Третий недостаток, так же пропадающий в «Анне Карениной», есть излишество в «Войне и мире» ненужных натуралистических мазков. Г. Леонтьев не находит лишним введение каких бы то ни было грубых описаний или сцен, если они чем-нибудь служат, если их требует правда жизни. Так, грубое описание физиологических отправлений в «Смерти Ивана Ильича» не оскорбляет его вкус, как оно оскорбляло вкус многих критиков, во всех других отношениях менее взыскательных. Напротив, множество мимолетных замечаний, вовсе не грубых, в «Войне и мире» он справедливо признает ни для чего не служащими и видит в них только результат напряженного усилия художника всюду стоять как можно ближе к действительности. Эти излишества натурализма ничего не объясняют и не дополняют в ходе рассказа, а в искусстве, как и в органической природе, что не строго целесообразно, — то уже портит, что не нужно более — делается вредным.

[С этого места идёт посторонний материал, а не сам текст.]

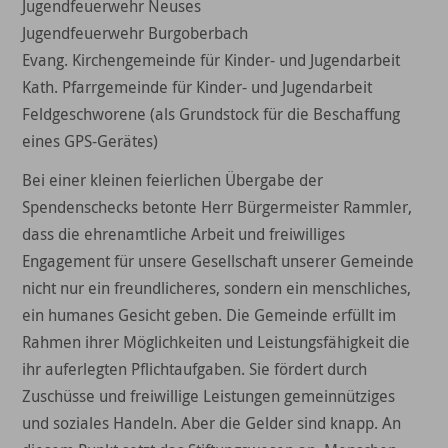
Jugendfeuerwehr Neuses
Jugendfeuerwehr Burgoberbach
Evang. Kirchengemeinde für Kinder- und Jugendarbeit
Kath. Pfarrgemeinde für Kinder- und Jugendarbeit
Feldgeschworene (als Grundstock für die Beschaffung
eines GPS-Gerätes)
Bei einer kleinen feierlichen Übergabe der
Spendenschecks betonte Herr Bürgermeister Rammler,
dass die ehrenamtliche Arbeit und freiwilliges
Engagement für unsere Gesellschaft unserer Gemeinde
nicht nur ein freundlicheres, sondern ein menschliches,
ein humanes Gesicht geben. Die Gemeinde erfüllt im
Rahmen ihrer Möglichkeiten und Leistungsfähigkeit die
ihr auferlegten Pflichtaufgaben. Sie fördert durch
Zuschüsse und freiwillige Leistungen gemeinnütziges
und soziales Handeln. Aber die Gelder sind knapp. An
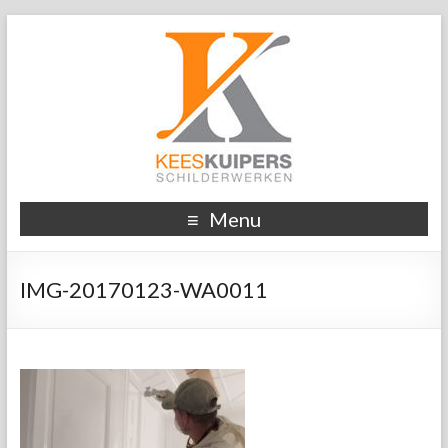
Menu
IMG-20170123-WA0011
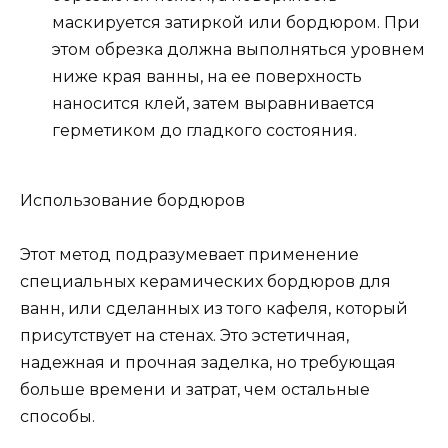
маскируется затиркой или бордюром. При
этом обрезка должна выполняться уровнем
ниже края ванны, на ее поверхность
наносится клей, затем выравнивается
герметиком до гладкого состояния.
Использование бордюров
Этот метод подразумевает применение
специальных керамических бордюров для
ванн, или сделанных из того кафеля, который
присутствует на стенах. Это эстетичная,
надежная и прочная заделка, но требующая
больше времени и затрат, чем остальные
способы.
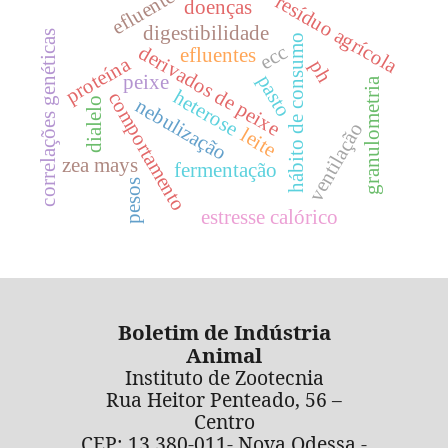
efluente
resíduo agrícola
doenças
digestibilidade
correlações genéticas
hábito de consumo
ecc
derivados de peixe
efluentes
proteína
ph
pasto
peixe
granulometria
heterose
comportamento
nebulização
dialelo
ventilação
leite
zea mays
fermentação
pesos
estresse calórico
Boletim de Indústria
Animal
Instituto de Zootecnia
Rua Heitor Penteado, 56 –
Centro
CEP: 13.380-011- Nova Odessa -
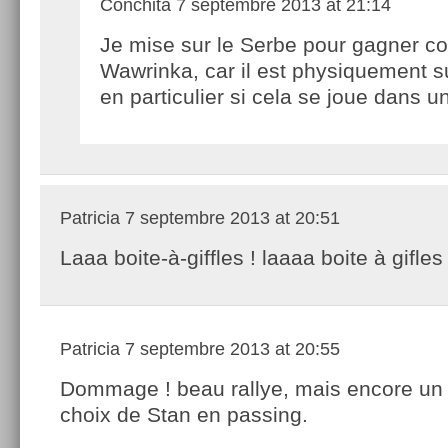
Conchita
7 septembre 2013 at 21:14
Je mise sur le Serbe pour gagner co
Wawrinka, car il est physiquement s
en particulier si cela se joue dans 
Patricia
7 septembre 2013 at 20:51
Laaa boite-à-giffles ! laaaa boite à gifles 
Patricia
7 septembre 2013 at 20:55
Dommage ! beau rallye, mais encore un
choix de Stan en passing.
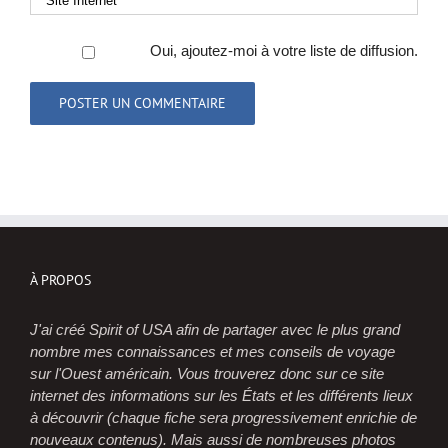
Oui, ajoutez-moi à votre liste de diffusion.
À PROPOS
J'ai créé Spirit of USA afin de partager avec le plus grand
nombre mes connaissances et mes conseils de voyage
sur l'Ouest américain. Vous trouverez donc sur ce site
internet des informations sur les États et les différents lieux
à découvrir (chaque fiche sera progressivement enrichie de
nouveaux contenus). Mais aussi de nombreuses photos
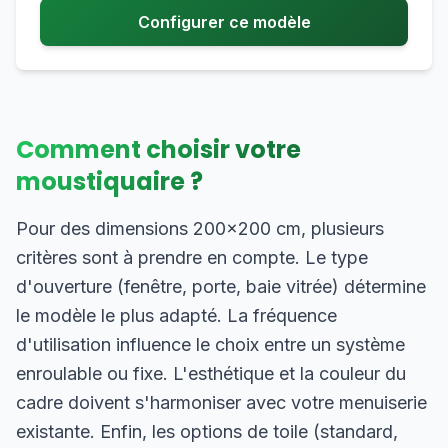
Configurer ce modèle
Comment choisir votre
moustiquaire ?
Pour des dimensions 200×200 cm, plusieurs
critères sont à prendre en compte. Le type
d'ouverture (fenêtre, porte, baie vitrée) détermine
le modèle le plus adapté. La fréquence
d'utilisation influence le choix entre un système
enroulable ou fixe. L'esthétique et la couleur du
cadre doivent s'harmoniser avec votre menuiserie
existante. Enfin, les options de toile (standard,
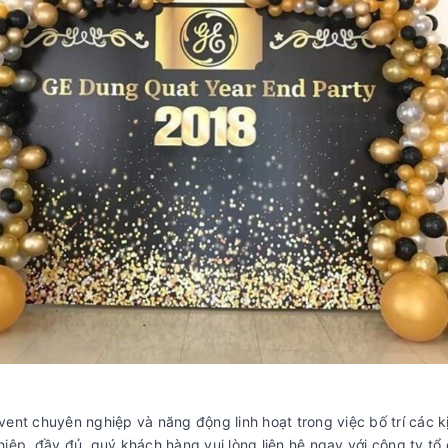
 Event chuyên nghiệp và năng động linh hoạt trong việc bố trí các 
iệp, đầy đủ, quý khách hàng vui lòng liên hệ ngay với công ty t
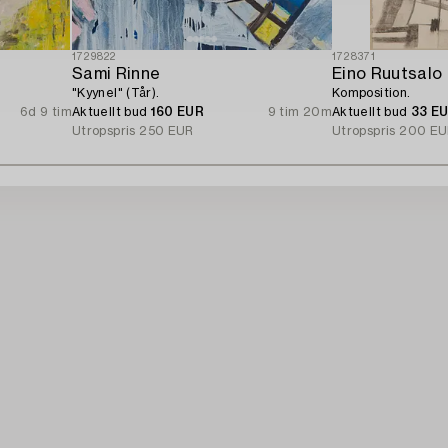
1729822
1728371
Sami Rinne
Eino Ruutsalo
"Kyynel" (Tår).
Komposition.
6d 9 tim
Aktuellt bud
160 EUR
9 tim 20m
Aktuellt bud
33 E
Utropspris
250 EUR
Utropspris
200 EU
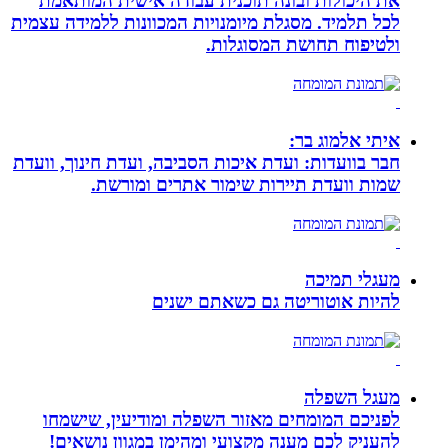
את היכולות ובונה תוכנית עבודה אישית המותאמת
לכל תלמיד. מסגלת מיומנויות המכוונות ללמידה עצמית
ולטיפוח תחושת המסוגלות.
איתי אלמוג בר:
חבר בוועדות: ועדת איכות הסביבה, ועדת חינוך, וועדת
שמות וועדת תיירות שימור אתרים ומורשת.
מעגלי תמיכה
להיות אוטוריטה גם כשאתם ישנים
מעגל השפלה
לפניכם המומחים מאזור השפלה ומודיעין, שישמחו
להעניק לכם מענה מקצועי ומהימן במגוון נושאים!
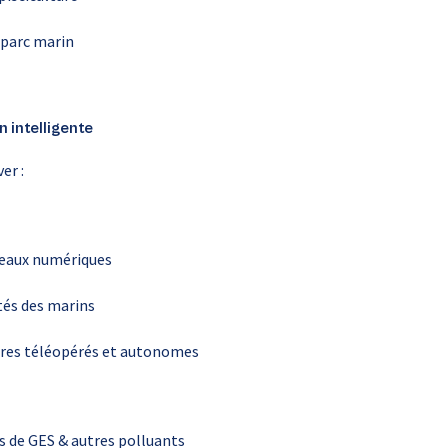
 parc marin
 intelligente
er :
eaux numériques
tés des marins
ires téléopérés et autonomes
 de GES & autres polluants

Таков, всегда убедительный, проникнутый любовью, но уже и отчуждающийся суд, который произносит г. Леонтьев над высшими произведениями нашей натуральной школы. Мельком рассеяны в его пространном разборе меткие характеристики и других наших писателей, напр. Достоевского, Тургенева, Щедрина, Кохановской, Евг. Тур, Марко-Вовчка и др. Немногие строки, посвященные им, так изумительно захватывают самую сердцевину этих писателей, что они все будут сохранены историей нашей литературы, если она захочет быть мало-мальски внимательной к своему предмету. Несколько более пространная вводная характеристика посвящена только С. Т. Аксакову. Как бледною и неумелою кажется рядом с нею краткая же характеристика этого писателя, оставленная нам Хомяковым. Этот последний был только мыслитель и публицист, а это всегда недостаточно, когда нам предстоит говорить о людях или об их истории.